"All the Way from Memphis" is a single released by Mott the Hoople as the lead track from the album Mott in 1973. The song tells a story about a rock and roller whose guitar is shipped to Oriole, Kentucky, instead of Memphis, Tennessee. The track peaked at No. 10 in the UK Singles Chart. Although it did not chart in the United States, it did receive considerable airplay on album-oriented rock stations. The Mott album, from which it was released, reached the Top 40 of the Billboard 200, peaking at No. 35.

Background and lyrics
The musician gets half-way to Memphis before he realises his guitar is missing.
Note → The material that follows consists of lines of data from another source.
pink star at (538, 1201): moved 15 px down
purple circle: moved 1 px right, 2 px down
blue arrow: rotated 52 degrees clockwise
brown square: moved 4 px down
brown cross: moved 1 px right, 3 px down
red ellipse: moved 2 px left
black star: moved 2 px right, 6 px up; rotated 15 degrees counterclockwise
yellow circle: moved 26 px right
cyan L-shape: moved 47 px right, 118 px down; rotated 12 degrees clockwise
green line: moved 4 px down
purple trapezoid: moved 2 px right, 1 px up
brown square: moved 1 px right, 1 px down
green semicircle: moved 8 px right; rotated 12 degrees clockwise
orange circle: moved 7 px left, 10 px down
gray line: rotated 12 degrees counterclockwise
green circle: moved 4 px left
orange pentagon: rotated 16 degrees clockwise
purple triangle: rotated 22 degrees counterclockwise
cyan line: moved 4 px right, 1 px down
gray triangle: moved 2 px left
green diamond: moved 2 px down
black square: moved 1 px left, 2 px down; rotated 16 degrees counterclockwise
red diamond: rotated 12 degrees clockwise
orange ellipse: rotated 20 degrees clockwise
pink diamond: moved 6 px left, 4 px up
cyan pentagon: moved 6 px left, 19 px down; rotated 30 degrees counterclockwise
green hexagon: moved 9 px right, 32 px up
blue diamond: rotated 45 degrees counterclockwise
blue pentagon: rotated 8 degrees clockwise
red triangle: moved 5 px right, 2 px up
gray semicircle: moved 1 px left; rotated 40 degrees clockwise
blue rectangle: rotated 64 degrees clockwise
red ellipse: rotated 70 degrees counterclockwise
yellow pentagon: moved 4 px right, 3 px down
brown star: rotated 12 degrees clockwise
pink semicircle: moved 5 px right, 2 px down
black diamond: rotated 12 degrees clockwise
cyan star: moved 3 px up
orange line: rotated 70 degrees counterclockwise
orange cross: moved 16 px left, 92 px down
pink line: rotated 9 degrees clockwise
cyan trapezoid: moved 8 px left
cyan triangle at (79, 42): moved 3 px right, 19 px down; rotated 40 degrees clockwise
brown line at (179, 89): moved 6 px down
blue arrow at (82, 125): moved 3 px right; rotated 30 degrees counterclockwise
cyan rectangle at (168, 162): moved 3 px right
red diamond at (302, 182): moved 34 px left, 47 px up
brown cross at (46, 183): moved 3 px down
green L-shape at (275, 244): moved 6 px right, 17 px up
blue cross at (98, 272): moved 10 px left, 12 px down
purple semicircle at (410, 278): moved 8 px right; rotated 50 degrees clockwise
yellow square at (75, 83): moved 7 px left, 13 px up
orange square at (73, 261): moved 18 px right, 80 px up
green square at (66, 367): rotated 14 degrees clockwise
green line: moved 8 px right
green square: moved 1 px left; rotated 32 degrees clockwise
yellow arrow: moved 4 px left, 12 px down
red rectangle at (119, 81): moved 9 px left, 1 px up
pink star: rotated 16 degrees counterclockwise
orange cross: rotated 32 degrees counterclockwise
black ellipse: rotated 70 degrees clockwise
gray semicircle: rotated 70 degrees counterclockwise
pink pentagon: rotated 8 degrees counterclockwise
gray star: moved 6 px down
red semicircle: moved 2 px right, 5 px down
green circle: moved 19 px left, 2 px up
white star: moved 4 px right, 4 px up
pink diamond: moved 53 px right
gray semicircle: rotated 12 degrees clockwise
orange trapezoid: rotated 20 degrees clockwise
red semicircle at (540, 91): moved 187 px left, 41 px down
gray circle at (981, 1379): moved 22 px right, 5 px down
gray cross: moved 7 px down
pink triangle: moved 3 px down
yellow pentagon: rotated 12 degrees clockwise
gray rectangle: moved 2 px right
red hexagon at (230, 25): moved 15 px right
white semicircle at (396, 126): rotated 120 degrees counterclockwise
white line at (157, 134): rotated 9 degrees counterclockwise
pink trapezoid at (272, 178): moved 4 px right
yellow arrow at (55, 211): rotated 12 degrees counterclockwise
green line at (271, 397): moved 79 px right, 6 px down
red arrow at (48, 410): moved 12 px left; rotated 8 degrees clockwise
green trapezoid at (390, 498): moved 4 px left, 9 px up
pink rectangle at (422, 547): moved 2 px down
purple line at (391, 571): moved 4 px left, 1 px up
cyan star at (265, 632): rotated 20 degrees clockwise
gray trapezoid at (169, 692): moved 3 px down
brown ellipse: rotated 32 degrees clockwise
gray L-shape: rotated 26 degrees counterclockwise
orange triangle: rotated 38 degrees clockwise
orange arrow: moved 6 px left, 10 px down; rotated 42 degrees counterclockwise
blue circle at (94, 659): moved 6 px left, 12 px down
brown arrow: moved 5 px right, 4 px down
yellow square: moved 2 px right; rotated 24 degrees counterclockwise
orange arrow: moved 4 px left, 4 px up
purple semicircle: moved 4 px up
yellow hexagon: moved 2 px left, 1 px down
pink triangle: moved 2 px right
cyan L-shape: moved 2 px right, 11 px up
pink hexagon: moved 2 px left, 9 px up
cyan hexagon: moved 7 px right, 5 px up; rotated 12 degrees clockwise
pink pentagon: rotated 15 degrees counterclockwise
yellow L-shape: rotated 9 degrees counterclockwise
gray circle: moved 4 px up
It takes a month to track it down. When he gets the guitar back, he is scolded by a stranger for being neglectful and self-centered.  In the original version of the song, the stranger is referred to as a "spade", in later versions the word "dude" is substituted.

The song reflects a weariness with the rock and roll life-style, including the strain of constant touring and the low public opinion of rock 'n' roll singers.  This theme appears in the chorus, which is repeated with minor variations:  "you look like a star, but you're still on the dole," "you look like a star, but you're really out on parole."

The song may have been based on an actual event involving guitarist Mick Ralphs. The song was used in the films Breaking the Waves and Alice Doesn't Live Here Anymore.

The loss of Ralphs's guitar is also mentioned in the lyrics of the single's B-side, "Ballad of Mott the Hoople (26th March 1972, Zürich)". Name-checking  most of the band's then members, the B-side's lyrics stated "Buffin lost his child-like dreams" / And "Mick lost his guitar / And Verden grew a line or two / And Overend's just a rock 'n' roll star".

Reception
Cash Box said that "from great opening piano licks, a la Leon Russell to super sax fade, this one is a driver all the way home."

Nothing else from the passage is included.